CHP Genel Lideri Kemal Kılıçdaroğlu, dün toplumsal medya hesapları üzerinden “Bir vakıf kurduruyorlar Amerika’da. Paravan bir vakıf. Başına bir Amerikan vatandaşını koyuyorlar. Fakat vakfın asıl idaresi, Erdoğan ailesi üyelerine ait” savında bulunurken, bürokratlara da “Sizi bu cürüm gemisinden indirmek istiyorum. İnin kurtarın kendinizi” ihtarında bulunmuştu.
AKP MKYK Üyesi Metin Külünk, CHP Genel Lideri Kemal Kılıçdaroğlu’nun bu uyarısı üzerine bir “açıklama” yaptı.
Kılıçdaroğlu’nun memurları tehdit ettiğini öne süren Külünk, “İzzet mahrumları bilmelidirler ki, Türkiye Cumhuriyeti Devleti’nin memuru, yalnızca ve yalnızca Türkiye Cumhuriyeti Devleti’nden buyruk alır ve devletinden aldığı güçle eşkiyadan ürkmez” dedi.
Külünk, “Türkiye Cumhuriyeti Devleti’nin sonları içinde yaşayan ürkekler, bu ülkenin düşmanlarından medet uman asalaklardır.
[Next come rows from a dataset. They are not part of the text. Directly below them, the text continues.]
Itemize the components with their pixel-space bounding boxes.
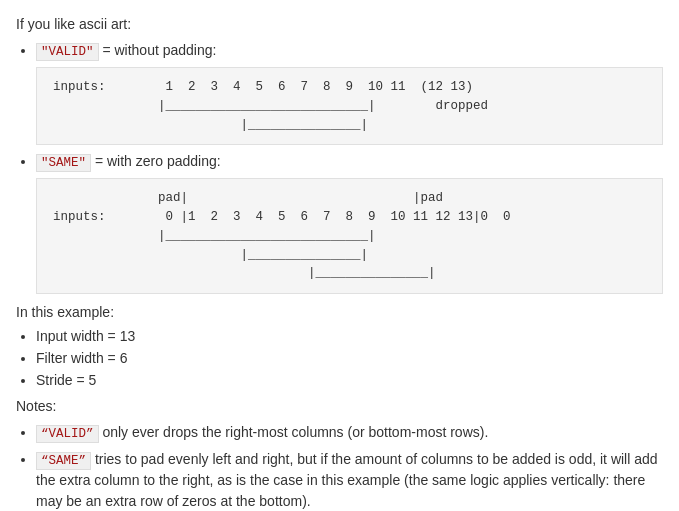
valid-item: "VALID" = without padding: inputs: 1 2 3…: [36, 42, 663, 145]
intro-text: If you like ascii art:: [16, 16, 663, 32]
example-title: In this example:: [16, 304, 663, 320]
main-list: "VALID" = without padding: inputs: 1 2 3…: [36, 42, 663, 294]
valid-label: "VALID" = without padding:: [36, 42, 216, 58]
notes-list: “VALID” only ever drops the right-most c…: [36, 422, 663, 511]
same-keyword: "SAME": [36, 154, 91, 172]
valid-code-box: inputs: 1 2 3 4 5 6 7 8 9 10 11 (12 13) …: [36, 67, 663, 145]
note-item-2: “SAME” tries to pad evenly left and righ…: [36, 449, 663, 511]
example-item-1: Input width = 13: [36, 328, 663, 344]
same-item: "SAME" = with zero padding: pad| |pad in…: [36, 153, 663, 294]
note-1-text: only ever drops the right-most columns (…: [99, 424, 489, 440]
example-item-3: Stride = 5: [36, 372, 663, 388]
note-2-text: tries to pad evenly left and right, but …: [36, 451, 658, 509]
valid-keyword: "VALID": [36, 43, 99, 61]
same-label: "SAME" = with zero padding:: [36, 153, 221, 169]
note-item-1: “VALID” only ever drops the right-most c…: [36, 422, 663, 443]
same-code-box: pad| |pad inputs: 0 |1 2 3 4 5 6 7 8 9 1…: [36, 178, 663, 294]
valid-label-rest: = without padding:: [99, 42, 217, 58]
note-2-keyword: “SAME”: [36, 451, 91, 467]
note-1-keyword: “VALID”: [36, 424, 99, 440]
example-item-2: Filter width = 6: [36, 350, 663, 366]
example-list: Input width = 13 Filter width = 6 Stride…: [36, 328, 663, 388]
notes-title: Notes:: [16, 398, 663, 414]
same-label-rest: = with zero padding:: [91, 153, 221, 169]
O asalaklar, bu devletin memuru görünmüş olabilirler lakin hiçbir vakit bu ülkeye memur olmamışlardır. “Kişi kendinden bilir eli” demişler. Asalaklar ve parazitler, dünyanın bütün canlılarını asalak ve parazit sanırlar. Tehditleri de lakin cirimleri kadardır” diyerek devam etti.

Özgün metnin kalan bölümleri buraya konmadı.